- Task objective: Among the entries below, only the lines starting at the one with "It’s the 2018" and ending at the one with "NEWSLETTER 49-2017", both included, are to be printed exactly.

(Beginning of Exercise materials)

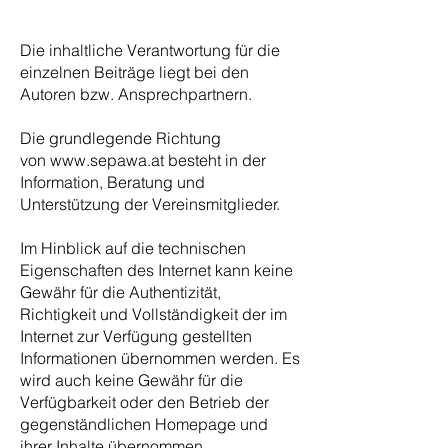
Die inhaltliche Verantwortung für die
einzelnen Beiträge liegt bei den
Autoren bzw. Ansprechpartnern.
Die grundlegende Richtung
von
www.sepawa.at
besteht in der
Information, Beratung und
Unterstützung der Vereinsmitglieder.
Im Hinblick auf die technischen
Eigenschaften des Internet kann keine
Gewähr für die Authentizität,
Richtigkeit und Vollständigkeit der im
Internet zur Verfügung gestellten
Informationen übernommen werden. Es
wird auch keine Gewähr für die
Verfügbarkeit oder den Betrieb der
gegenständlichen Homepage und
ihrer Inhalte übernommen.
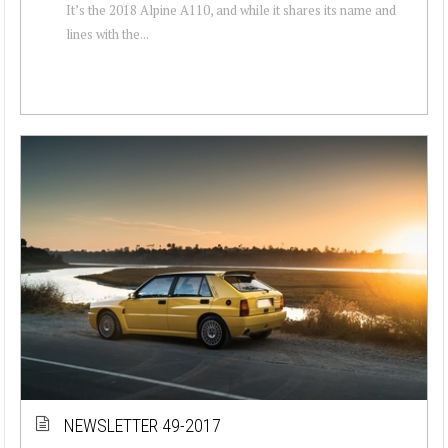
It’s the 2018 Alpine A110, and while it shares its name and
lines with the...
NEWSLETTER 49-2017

(End of Exercise materials)
(Beginning of Exercise materials)

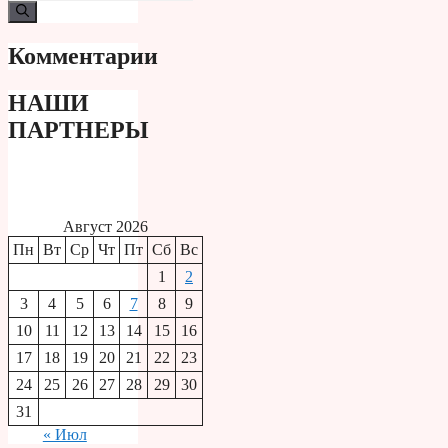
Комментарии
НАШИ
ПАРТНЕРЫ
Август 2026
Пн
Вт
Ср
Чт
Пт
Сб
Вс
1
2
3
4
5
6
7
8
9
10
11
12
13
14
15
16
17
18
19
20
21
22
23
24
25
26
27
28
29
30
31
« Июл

(End of Exercise materials)

- Result of the task:
It’s the 2018 Alpine A110, and while it shares its name and
lines with the...
NEWSLETTER 49-2017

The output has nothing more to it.